Kelly turned and stared at the closed closet door. The other night, she’d imagined herself back inside the institution, and that Mouse herself was hiding in Becky’s bedroom closet…Mouse, or those two dead girls…

The institution, she thought. Mouse and those two dead girls.

Something turned over inside her head. There was no sense to be made of anything—there was no solid realizations or epiphanies—just the simple fact that the institution, and perhaps Mouse herself, was the final piece of the puzzle that needed to be snapped into place.

Remember…

The institution…

“But I don’t understand…”

Yet she couldn’t pull her eyes away from the closet door. She thought of Mouse, her dark hair in ropy strands, her eyes bloodshot and darting, her bruised and scabbed arms and legs…

What does Mouse and the institution have to do with any of this?

She felt herself begin to shake. When she looked down, she saw that Becky’s fingers had closed around her own.

Lost in thought, Kelly did not notice the shape that passed in the hallway just outside Becky’s door.





Chapter Twenty-One


In the two days following the incident at Nellie Worthridge’s apartment, Marie grew despondent and uncommunicative. On the cab ride back to their home, Marie’s sobs eased off, only to be replaced by a disturbing calm that seemed to quickly overtake her. Too angry and afraid to speak to his wife, Carlos only held her body against his own as the taxicab trundled through the city and away from the old woman’s tenement. She was stiff against him, unresponsive. And for the length of the cab ride, he couldn’t help but think, What have I done? What just happened up there? It felt like a radioactive charge filled the room. My God, did we all almost die?
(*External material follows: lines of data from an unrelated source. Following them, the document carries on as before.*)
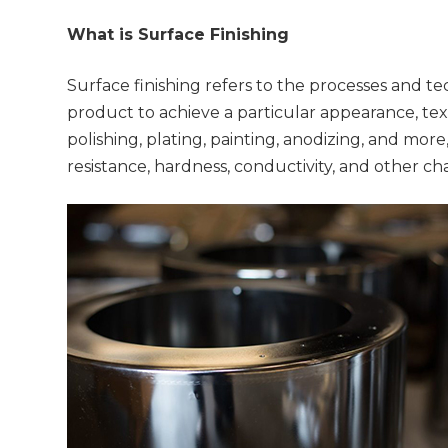
What is Surface Finishing
Surface finishing refers to the processes and t
product to achieve a particular appearance, tex
polishing, plating, painting, anodizing, and mor
resistance, hardness, conductivity, and other ch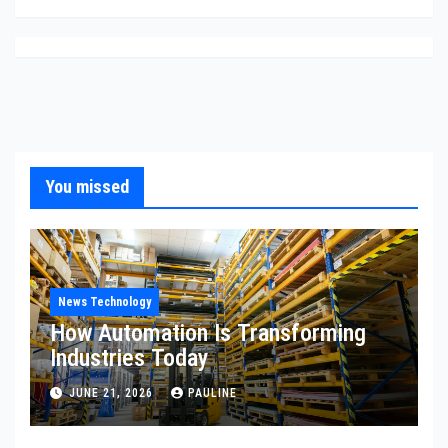
You missed
News Technology
How Automation Is Transforming
Industries Today
JUNE 21, 2026
PAULINE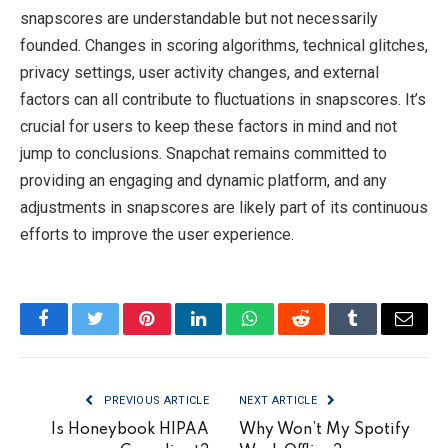
snapscores are understandable but not necessarily
founded. Changes in scoring algorithms, technical glitches,
privacy settings, user activity changes, and external
factors can all contribute to fluctuations in snapscores. It’s
crucial for users to keep these factors in mind and not
jump to conclusions. Snapchat remains committed to
providing an engaging and dynamic platform, and any
adjustments in snapscores are likely part of its continuous
efforts to improve the user experience.
Facebook
Twitter
Pinterest
LinkedIn
WhatsApp
Reddit
Tumblr
Email
PREVIOUS ARTICLE
NEXT ARTICLE
Is Honeybook HIPAA
Why Won’t My Spotify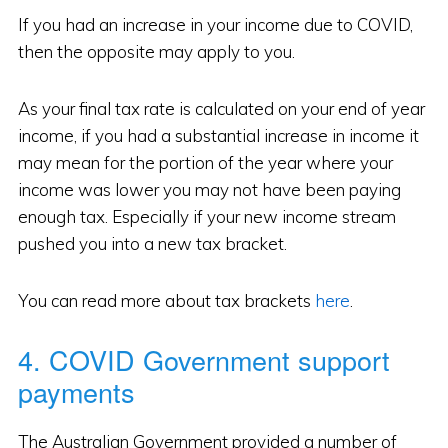
If you had an increase in your income due to COVID,
then the opposite may apply to you.
As your final tax rate is calculated on your end of year
income, if you had a substantial increase in income it
may mean for the portion of the year where your
income was lower you may not have been paying
enough tax. Especially if your new income stream
pushed you into a new tax bracket.
You can read more about tax brackets
here
.
4. COVID Government support
payments
The Australian Government provided a number of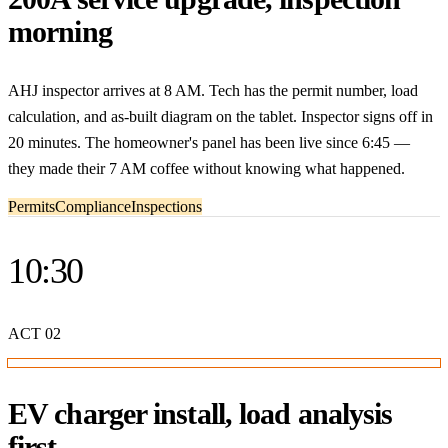
morning
AHJ inspector arrives at 8 AM. Tech has the permit number, load
calculation, and as-built diagram on the tablet. Inspector signs off in
20 minutes. The homeowner's panel has been live since 6:45 —
they made their 7 AM coffee without knowing what happened.
Permits
Compliance
Inspections
10:30
ACT
02
EV charger install, load analysis
first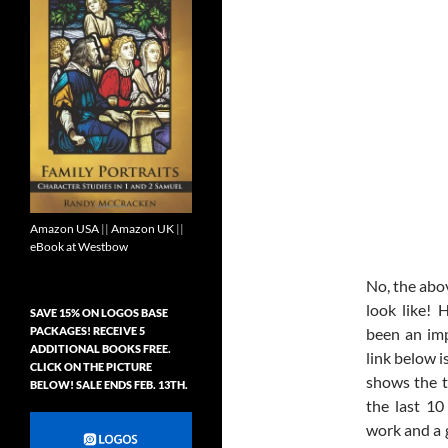
Amazon USA
||
Amazon UK
||
eBook at Westbow
No, the abo
look like! 
SAVE 15% ON LOGOS BASE
PACKAGES! RECEIVE 5
been an imp
ADDITIONAL BOOKS FREE.
link below i
CLICK ON THE PICTURE
shows the t
BELOW! SALE ENDS FEB. 13TH.
the last 10
work and a g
Although his mind continuously replayed the image of Nellie’s resuscitation, Carlos suddenly felt no compassion for the woman, and certainly none of the concern he had felt toward her upon their initial meeting at the hospital. Now, in his mind, she had become nothing more than the conduit for something bad: not only a speaker of cryptic words damning his unborn son, but now, based on what had happened, he saw her as a harbinger of a power beyond her own control.

In his mind, she’d become very much a monster.

“She all right?” the driver said as Carlos fitted his hand with bills.

“Fine.”

At home, he helped Marie into the house, peeled off her coat, pushed her up the stairs, and set her down on their bed.

“Is there something I can get you?” he asked her. He’d been thinking about what to say for the length of the cab ride home, and now that he spoke, he was disappointed in his lack of something better.